Statistical digram and trigram analysis of turkish in terms of coverage and entropy for possible language and speech based applications


Uslu I. B., YILMAZ A. E., İLK H. G.

18th European Signal Processing Conference, EUSIPCO 2010, Aalborg, Danimarka, 23 - 27 Ağustos 2010, ss.776-780 identifier

  • Yayın Türü: Bildiri / Tam Metin Bildiri
  • Basıldığı Şehir: Aalborg
  • Basıldığı Ülke: Danimarka
  • Sayfa Sayıları: ss.776-780
  • Ankara Üniversitesi Adresli: Evet

Özet

In this study two frameworks, made up of digrams and trigrams, are built for a complete coverage of the Turkish language.

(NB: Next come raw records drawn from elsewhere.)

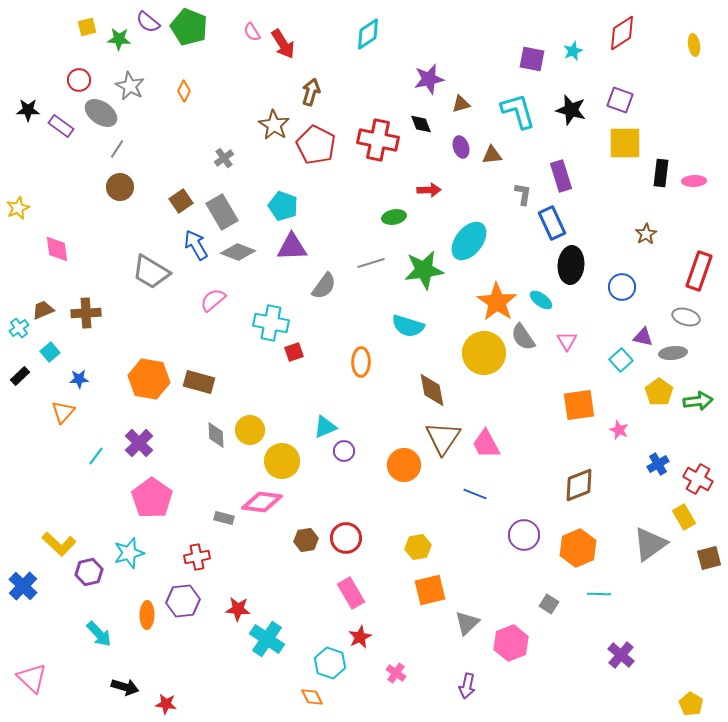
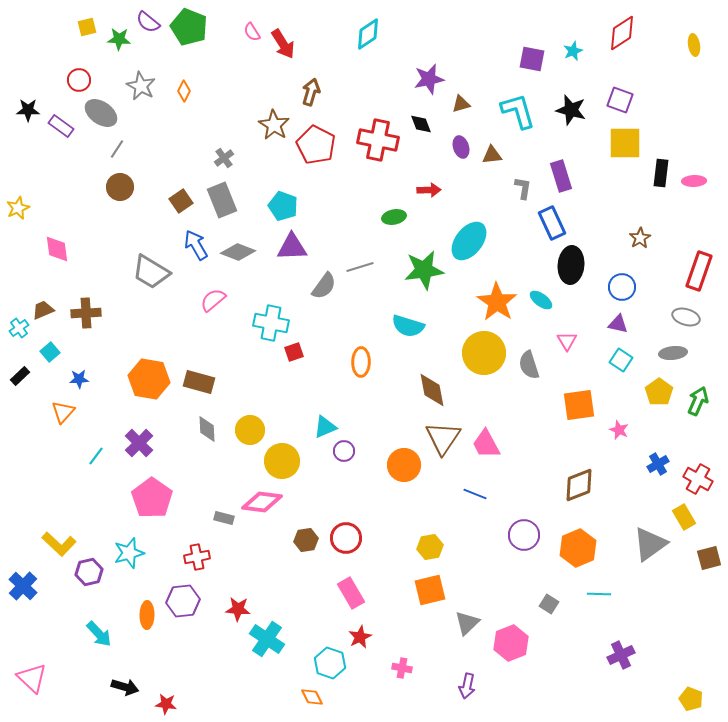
gray star at (130, 86): moved 11 px right
gray L-shape at (523, 194): moved 6 px up
gray rectangle at (222, 212): moved 12 px up; rotated 8 degrees clockwise
brown star at (646, 234): moved 6 px left, 4 px down
gray line at (371, 263): moved 11 px left, 4 px down
gray semicircle at (523, 337): moved 6 px right, 28 px down; rotated 16 degrees clockwise
purple triangle at (643, 337): moved 25 px left, 13 px up
cyan square at (621, 360): rotated 15 degrees counterclockwise
green arrow at (698, 401): rotated 60 degrees counterclockwise
gray diamond at (216, 435): moved 9 px left, 6 px up
yellow hexagon at (418, 547): moved 12 px right
purple cross at (621, 655): rotated 24 degrees clockwise
pink cross at (396, 673): moved 6 px right, 5 px up; rotated 24 degrees counterclockwise
yellow pentagon at (691, 704): moved 5 px up; rotated 10 degrees counterclockwise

In addition, character, digram and trigram entropy values for Turkish, English and Spanish are compared. Examining meaningful Turkish texts, we have achieved the result that, there are 3 major digram clusters which constitute slightly more than 60% of Turkish texts. Similar to digram distributions, there are 3 major trigram clusters which cover almost 40% of Turkish texts. The statistics show that, for 99% coverage of Turkish, 391 (of 841 theoretical) digrams and 3,396 (of 24,389 theoretical) trigrams are sufficient. The results of this study would constitute a general roadmap for rapid coverage to researchers who would like to work on Turkish language and speech based applications. As an application, the results could lead to a general framework for setting up the rules of prioritization in duration modeling in concatenative text-to-speech synthesis systems. © EURASIP, 2010.